I doubt that many are still following this thread, but this is a point that should be made.
The land based thermometer record is a proxy record, and GISS, BEST and the like keep on using different proxies in their reconstruction.
If the record is to show the warming going back to 1880, then one should identify the stations that were returning data in 1880. One then identifies how many of those stations have a continuing and extant record going from 1880 to today. One should then use only those (ie., the ones which have a continuous record from 1880 to date) stations in the reconstruction.
Thus for example, if in 1880 there were only 350 stations and of those stations 100 have fallen by the wayside, one is left with 250 stations and it is these stations and these alone that should be used in the presentation of global temperatures between 1880 to date.
If by 1900 there were say 900 stations of which say 250 have fallen by the wayside then one would have 650 stations which should form the basis of any reconstruction between 1900 to date.
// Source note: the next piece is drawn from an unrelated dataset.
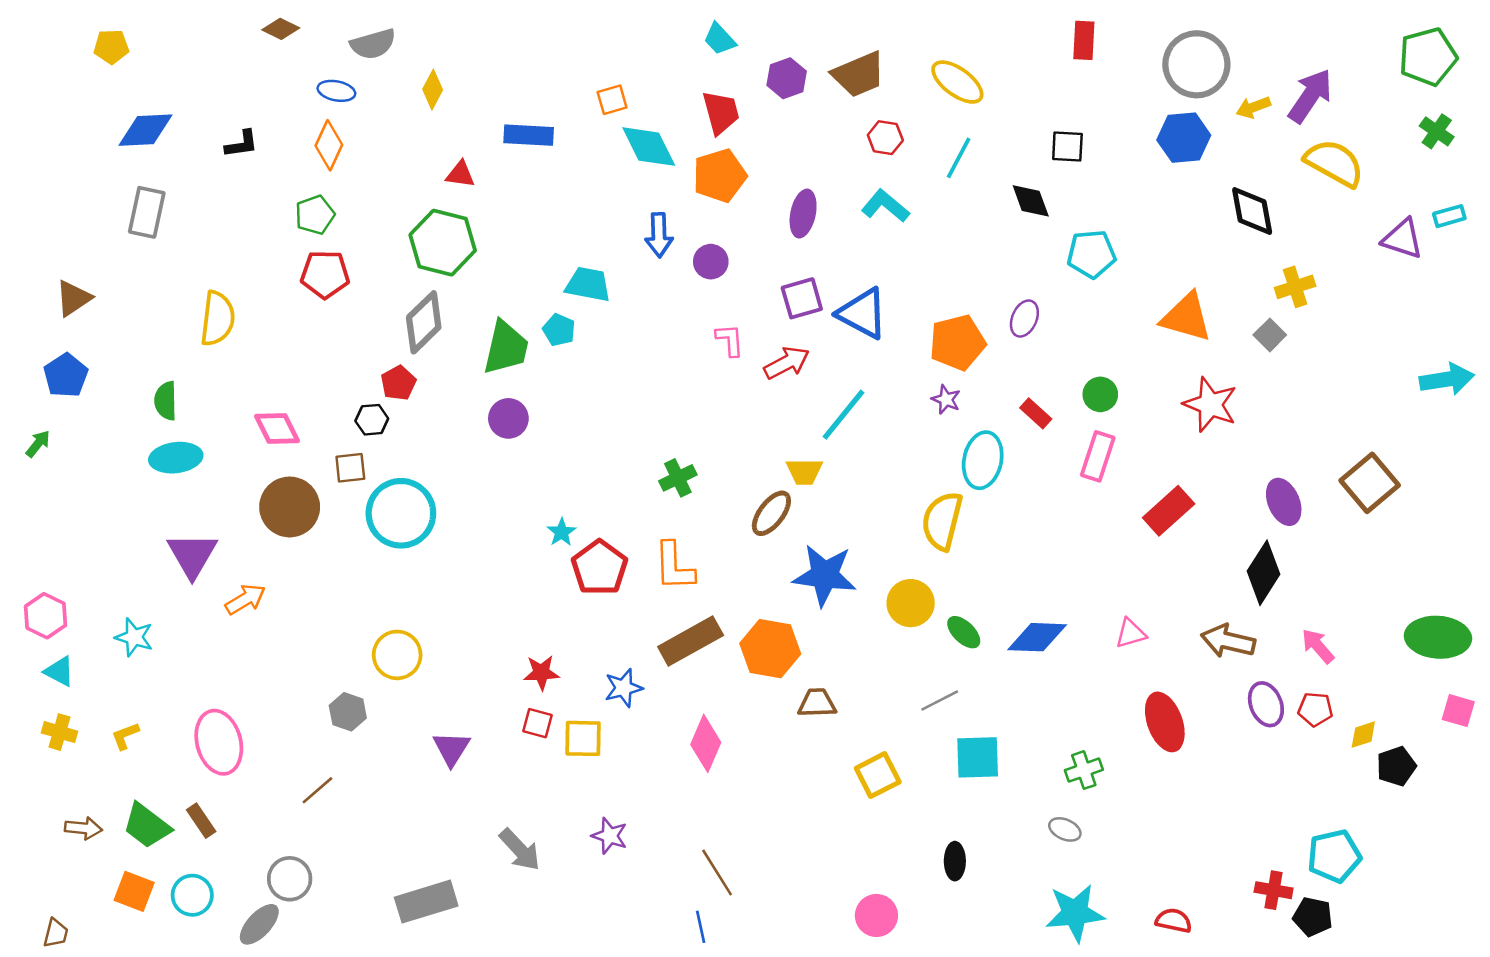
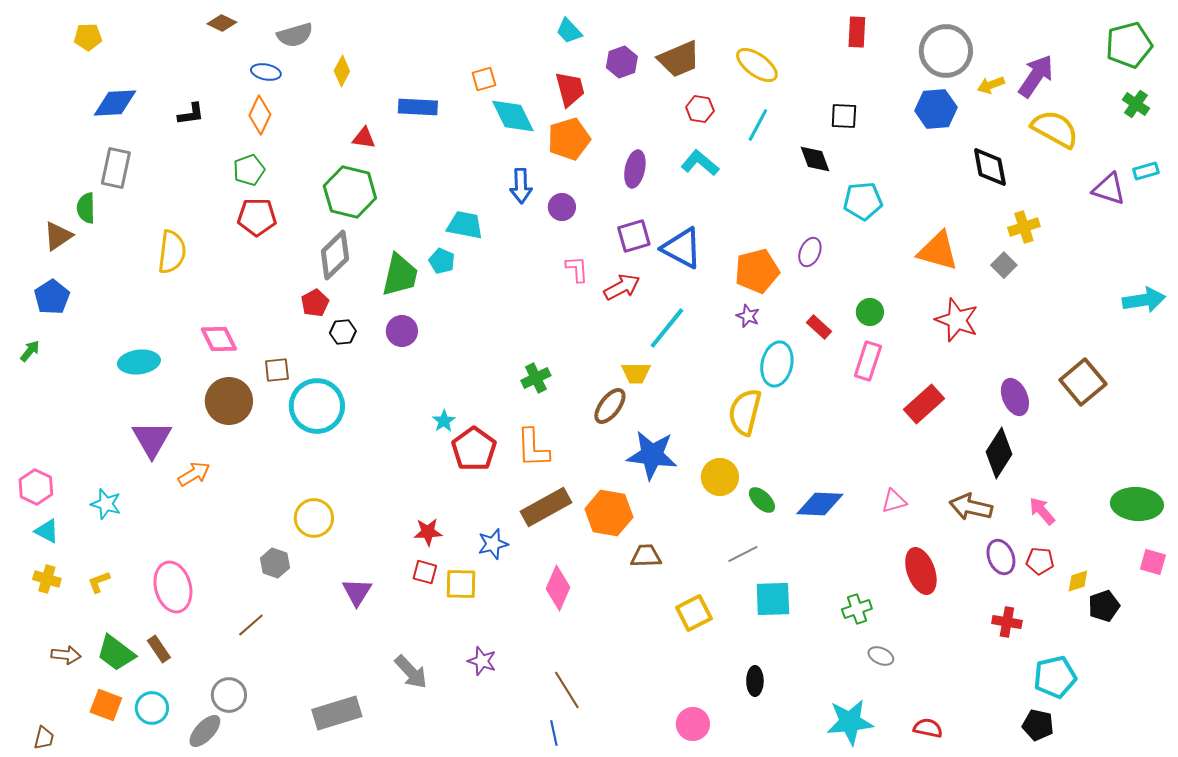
green semicircle: (166, 401) -> (86, 208), moved
black hexagon: (372, 420) -> (343, 332), moved
gray ellipse: (1065, 829) -> (881, 656), moved
red cross: (1274, 890) -> (1007, 622), moved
Only the 650 stations that have a continuous and existing record throughout the entire period should be used.
If by 1920 there were say 2000 stations of which 450 have fallen by the wayside, one would be left with 1550 stations, and it these stations, and only these stations, that should be used in the temperature reconstruction from 1920 to date.
The land thermometer data should not consist of a constantly changing set of station data in which the siting and spatial coverage (and hence weighting) is constantly changing. This does not produce a valid reconstruction time series.
Those producing the record should present data which contains precisely the same stations throughout the entirety of the time series. What could be presented is a series of plots in 10 year intervals to date, ie., 1880 to date, 1890 to date, 1900 to date, 1910 to date etc etc. On the top of each separate time series the number of stations being used in the reconstruction could be detailed with an explanation as to their split between NH and SH.

Reply to  richard verney
October 5, 2015 4:09 pm

That sounds like good logic. +1

1sky1
Reply to  richard verney
October 7, 2015 12:26 pm

Richard:
The index manufacturers, who are all busy in papering over the huge gaps in spatial and temporal coverage provided by (usually urban) station data have indeed lost sight of geophysical fundamentals. In particular, because of highly inconsistent “trends” and distinctly different spectral signatures, one cannot shuffle different sets of stations in and out of the global index calculations and hope to obtain a meaningful result for whatever secular changes may have taken place over times scales of a century or longer. This effectively allows spatial differences to mask and confound temporal ones. The only sure way to control spatial variability is to eliminate it by maintaining the IDENTICAL set of stations throughout entire period of record.